Data to process:
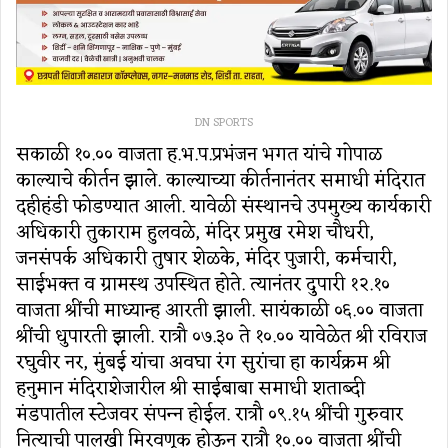
DN SPORTS
सकाळी १०.०० वाजता ह.भ.प.प्रभंजन भगत यांचे गोपाळ
काल्‍याचे कीर्तन झाले. काल्‍याच्‍या कीर्तनानंतर समाधी मंदिरात
दहीहंडी फोडण्‍यात आली. यावेळी संस्‍थानचे उपमुख्‍य कार्यकारी
अधिकारी तुकाराम हुलवळे, मंदिर प्रमुख रमेश चौधरी,
जनसंपर्क अधिकारी तुषार शेळके, मंदिर पुजारी, कर्मचारी,
साईभक्‍त व ग्रामस्‍थ उपस्थित होते. त्‍यानंतर दुपारी १२.१०
वाजता श्रींची माध्‍यान्‍ह आरती झाली. सायंकाळी ०६.०० वाजता
श्रींची धुपारती झाली. रात्रौ ०७.३० ते १०.०० यावेळेत श्री रविराज
रघुवीर नर, मुंबई यांचा अवघा रंग सुरांचा हा कार्यक्रम श्री
हनुमान मंदिराशेजारील श्री साईबाबा समाधी शताब्‍दी
मंडपातील स्‍टेजवर संपन्‍न होईल. रात्रौ ०९.१५ श्रींची गुरुवार
नित्‍याची पालखी मिरवणूक होऊन रात्रौ १०.०० वाजता श्रींची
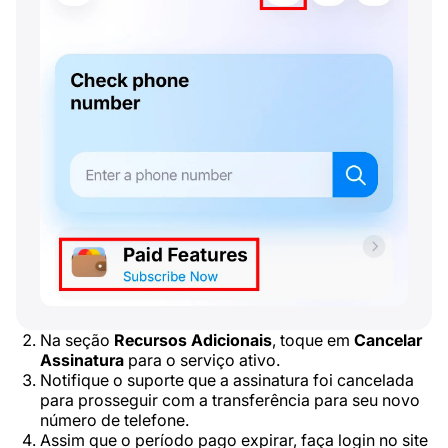
Na seção
Recursos Adicionais
, toque em
Cancelar
Assinatura
para o serviço ativo.
Notifique o suporte que a assinatura foi cancelada
para prosseguir com a transferência para seu novo
número de telefone.
Assim que o período pago expirar, faça login no site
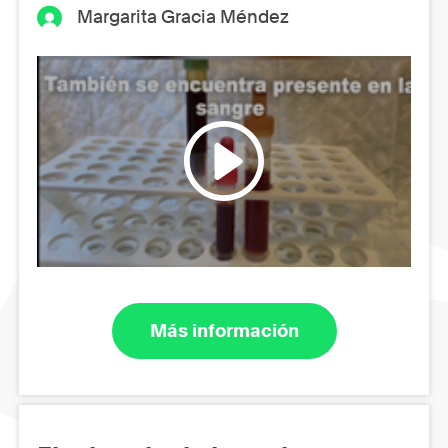
Margarita Gracia Méndez
Más información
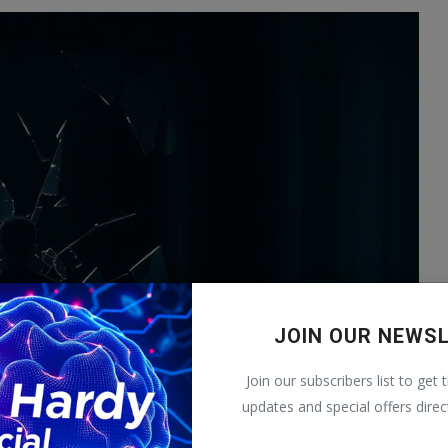
JOIN OUR NEWS
Join our subscribers list to get 
updates and special offers direc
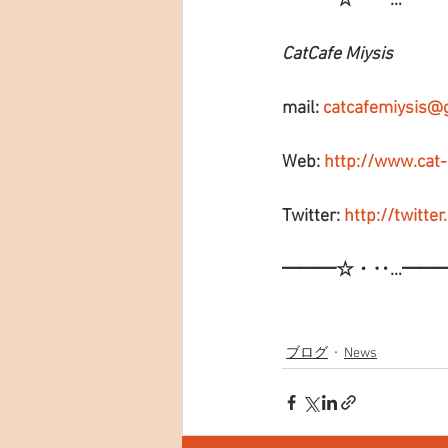
━━━☆・‥…━━
CatCafe Miysis
mail: 
catcafemiysis@
Web: 
http://www.cat
Twitter: 
http://twitte
━━━☆・‥…━━
ブログ
News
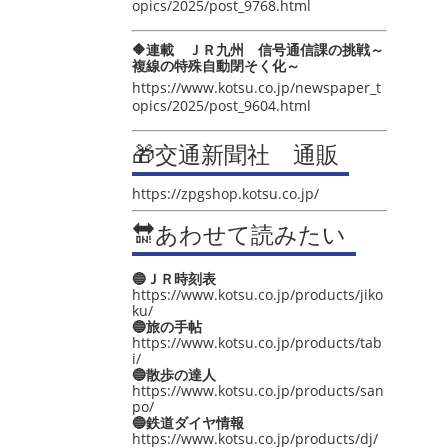
opics/2025/post_9768.html
🔶連載 ＪＲ九州 信号通信課の挑戦～
複線の特殊自動閉そく化～
https://www.kotsu.co.jp/newspaper_t
opics/2025/post_9604.html
🎁交通新聞社 通販
https://zpgshop.kotsu.co.jp/
🔛あわせて読みたい
🔵ＪＲ時刻表
https://www.kotsu.co.jp/products/jiko
ku/
🔵旅の手帖
https://www.kotsu.co.jp/products/tab
i/
🔵散歩の達人
https://www.kotsu.co.jp/products/san
po/
🔵鉄道ダイヤ情報
https://www.kotsu.co.jp/products/dj/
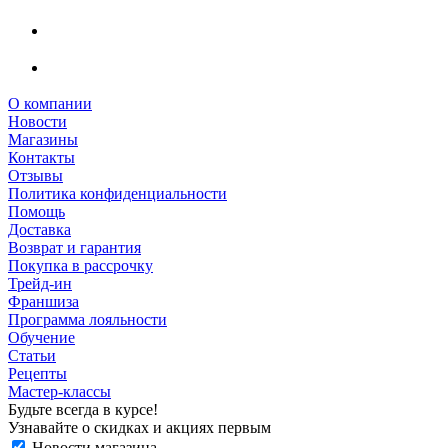
О компании
Новости
Магазины
Контакты
Отзывы
Политика конфиденциальности
Помощь
Доставка
Возврат и гарантия
Покупка в рассрочку
Трейд-ин
Франшиза
Программа лояльности
Обучение
Статьи
Рецепты
Мастер-классы
Будьте всегда в курсе!
Узнавайте о скидках и акциях первым
Новости магазина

Required work: When you come to the line containing "https://www.kotsu.co.jp/products/jiko" in the records above, repeat that line and all lines after it exactly, but not the pictures.

Answer below:
https://www.kotsu.co.jp/products/jiko
ku/
🔵旅の手帖
https://www.kotsu.co.jp/products/tab
i/
🔵散歩の達人
https://www.kotsu.co.jp/products/san
po/
🔵鉄道ダイヤ情報
https://www.kotsu.co.jp/products/dj/
О компании
Новости
Магазины
Контакты
Отзывы
Политика конфиденциальности
Помощь
Доставка
Возврат и гарантия
Покупка в рассрочку
Трейд-ин
Франшиза
Программа лояльности
Обучение
Статьи
Рецепты
Мастер-классы
Будьте всегда в курсе!
Узнавайте о скидках и акциях первым
Новости магазина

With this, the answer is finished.